Start of Block

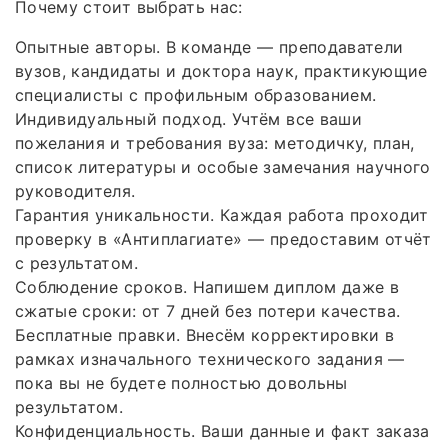
Почему стоит выбрать нас:
Опытные авторы. В команде — преподаватели
вузов, кандидаты и доктора наук, практикующие
специалисты с профильным образованием.
Индивидуальный подход. Учтём все ваши
пожелания и требования вуза: методичку, план,
список литературы и особые замечания научного
руководителя.
Гарантия уникальности. Каждая работа проходит
проверку в «Антиплагиате» — предоставим отчёт
с результатом.
Соблюдение сроков. Напишем диплом даже в
сжатые сроки: от 7 дней без потери качества.
Бесплатные правки. Внесём корректировки в
рамках изначального технического задания —
пока вы не будете полностью довольны
результатом.
Конфиденциальность. Ваши данные и факт заказа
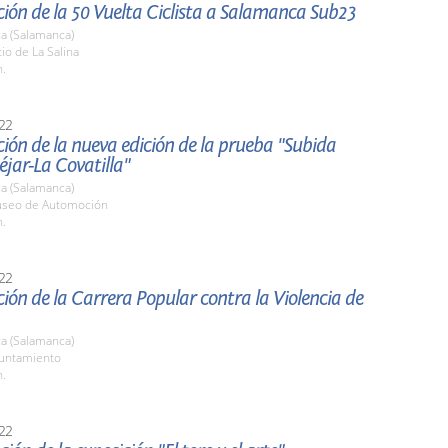
ión de la 50 Vuelta Ciclista a Salamanca Sub23
a (Salamanca)
tio de La Salina
h.
22
ión de la nueva edición de la prueba "Subida
jar-La Covatilla"
a (Salamanca)
useo de Automoción
h.
22
ión de la Carrera Popular contra la Violencia de
a (Salamanca)
yuntamiento
h.
22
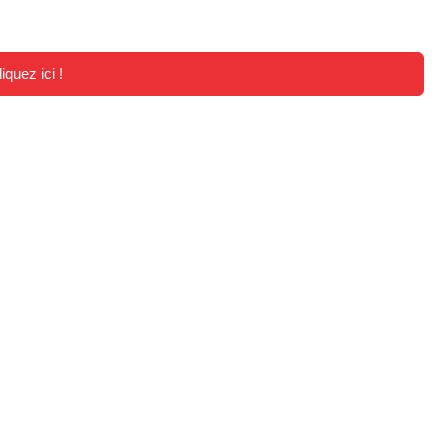
iquez ici !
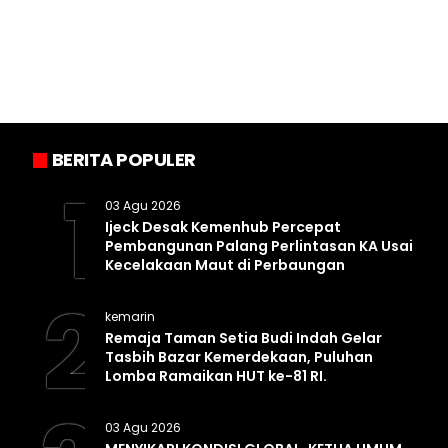
BERITA POPULER
1
03 Agu 2026
Ijeck Desak Kemenhub Percepat
Pembangunan Palang Perlintasan KA Usai
Kecelakaan Maut di Perbaungan
2
kemarin
Remaja Taman Setia Budi Indah Gelar
Tasbih Bazar Kemerdekaan, Puluhan
Lomba Ramaikan HUT ke-81 RI.
03 Agu 2026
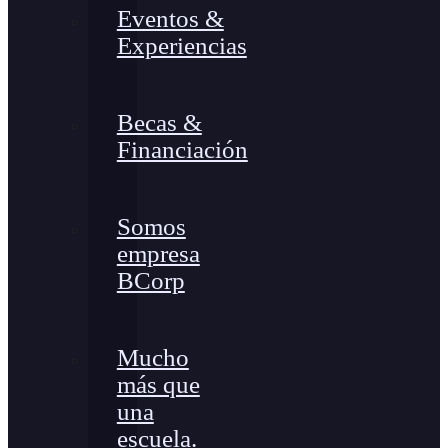
Eventos &
Experiencias
Becas &
Financiación
Somos
empresa
BCorp
Mucho
más que
una
escuela.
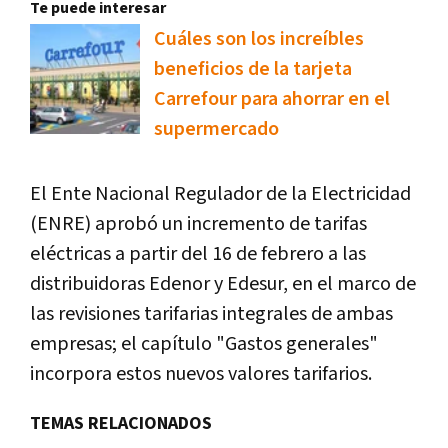
Te puede interesar
Cuáles son los increíbles
beneficios de la tarjeta
Carrefour para ahorrar en el
supermercado
El Ente Nacional Regulador de la Electricidad
(ENRE) aprobó un incremento de tarifas
eléctricas a partir del 16 de febrero a las
distribuidoras Edenor y Edesur, en el marco de
las revisiones tarifarias integrales de ambas
empresas; el capítulo "Gastos generales"
incorpora estos nuevos valores tarifarios.
TEMAS RELACIONADOS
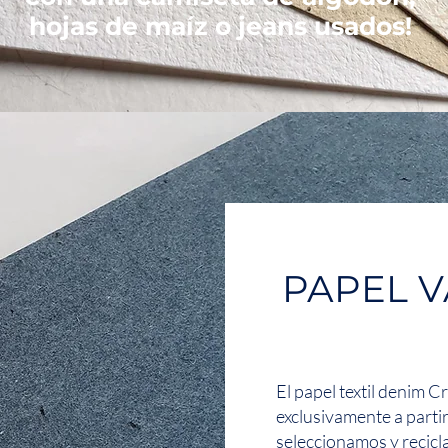
hojas de maíz o jeans usados!
PAPEL 
El papel textil denim
exclusivamente a parti
seleccionamos y recicl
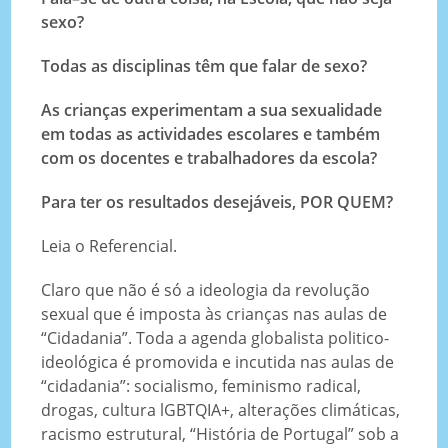
sexo?
Todas as disciplinas têm que falar de sexo?
As crianças experimentam a sua sexualidade
em todas as actividades escolares e também
com os docentes e trabalhadores da escola?
Para ter os resultados desejáveis, POR QUEM?
Leia o Referencial.
Claro que não é só a ideologia da revolução
sexual que é imposta às crianças nas aulas de
“Cidadania”. Toda a agenda globalista politico-
ideológica é promovida e incutida nas aulas de
“cidadania”: socialismo, feminismo radical,
drogas, cultura lGBTQIA+, alterações climáticas,
racismo estrutural, “História de Portugal” sob a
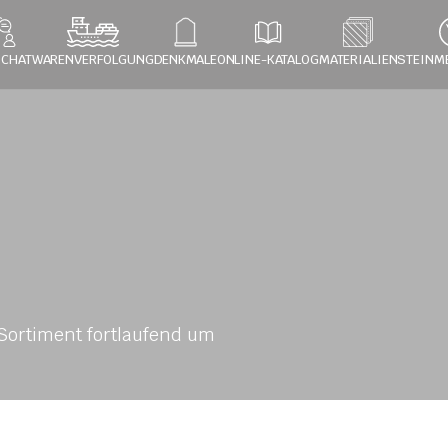
 CHAT
WARENVERFOLGUNG
DENKMALE
ONLINE-KATALOG
MATERIALIEN
STEINM
ortiment fortlaufend um 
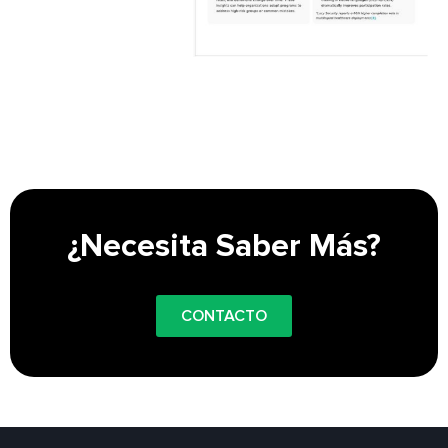
¿Necesita Saber Más?
CONTACTO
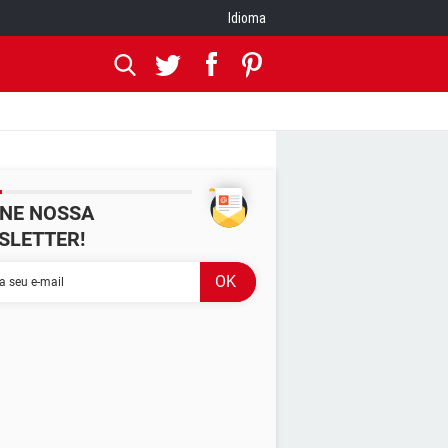
Idioma
INE NOSSA
SLETTER!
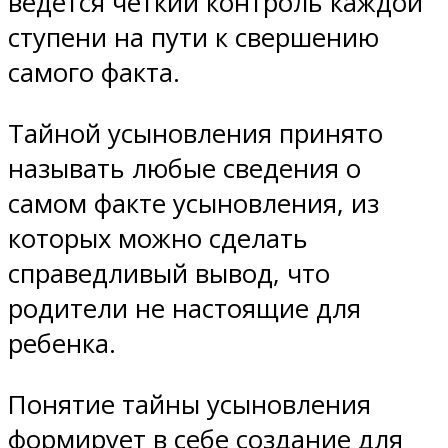
ведется четкий контроль каждой
ступени на пути к свершению
самого факта.
Тайной усыновления принято
называть любые сведения о
самом факте усыновления, из
которых можно сделать
справедливый вывод, что
родители не настоящие для
ребенка.
Понятие тайны усыновления
формирует в себе создание для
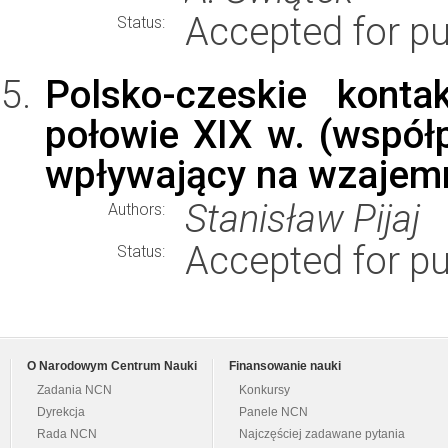
Accepted for pu
Status:
Polsko-czeskie konta
połowie XIX w. (współ
wpływający na wzajemn
Stanisław Pijaj
Authors:
Accepted for pu
Status:
O Narodowym Centrum Nauki
Finansowanie nauki
Zadania NCN
Konkursy
Dyrekcja
Panele NCN
Rada NCN
Najczęściej zadawane pytania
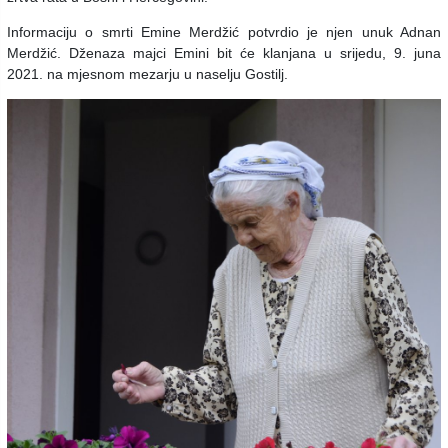
Informaciju o smrti Emine Merdžić potvrdio je njen unuk Adnan
Merdžić. Dženaza majci Emini bit će klanjana u srijedu, 9. juna
2021. na mjesnom mezarju u naselju Gostilj.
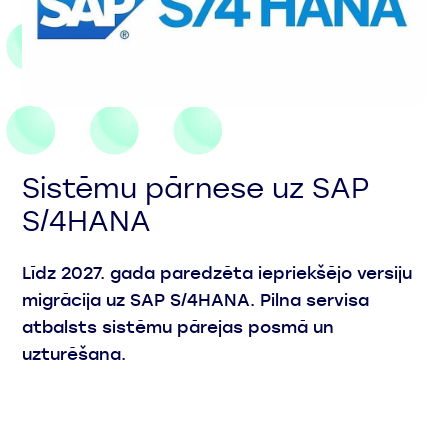
Sistēmu pārnese uz SAP
S/4HANA
Līdz 2027. gada paredzēta iepriekšējo versiju
migrācija uz SAP S/4HANA.​ Pilna servisa
atbalsts sistēmu pārejas posmā un
uzturēšana.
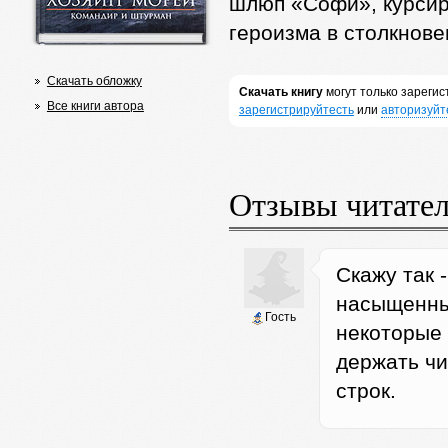
шлюп «Софи», курсир
героизма в столкнове
Скачать обложку
Скачать книгу
могут только зареги
Все книги автора
зарегистрируйтесть
или
авторизуйт
Отзывы читате
Скажу так 
насыщенный
Гость
некоторые 
держать чи
строк.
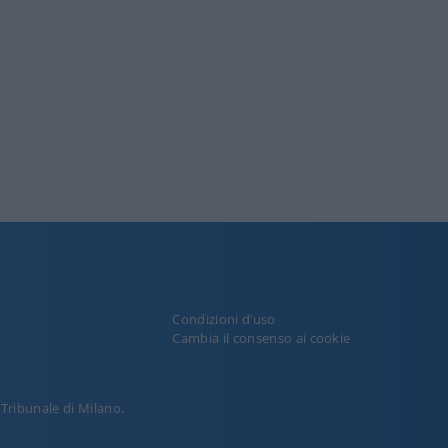
Condizioni d’uso
y
Cambia il consenso ai cookie
l Tribunale di Milano.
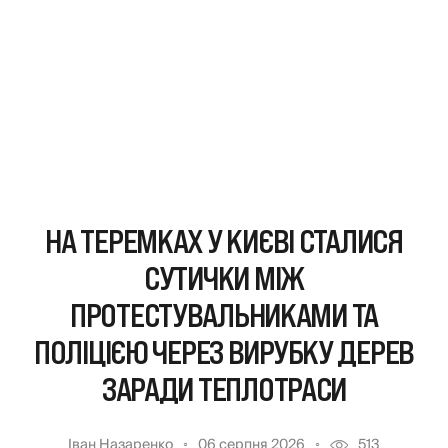
НА ТЕРЕМКАХ У КИЄВІ СТАЛИСЯ
СУТИЧКИ МІЖ
ПРОТЕСТУВАЛЬНИКАМИ ТА
ПОЛІЦІЄЮ ЧЕРЕЗ ВИРУБКУ ДЕРЕВ
ЗАРАДИ ТЕПЛОТРАСИ
Іван Назаренко
06 серпня 2026
513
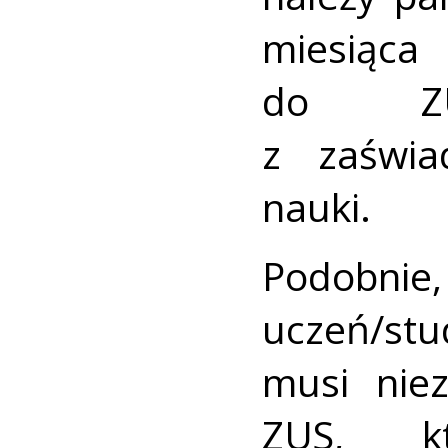
miesiąca 
do ZU
z zaświa
nauki.
Podobnie
uczeń/st
musi nie
ZUS, k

End of Block

Each line carrying the string "усыновления" should be copied out from the entries.

Exercise result:
Тайной усыновления принято
самом факте усыновления, из
Понятие тайны усыновления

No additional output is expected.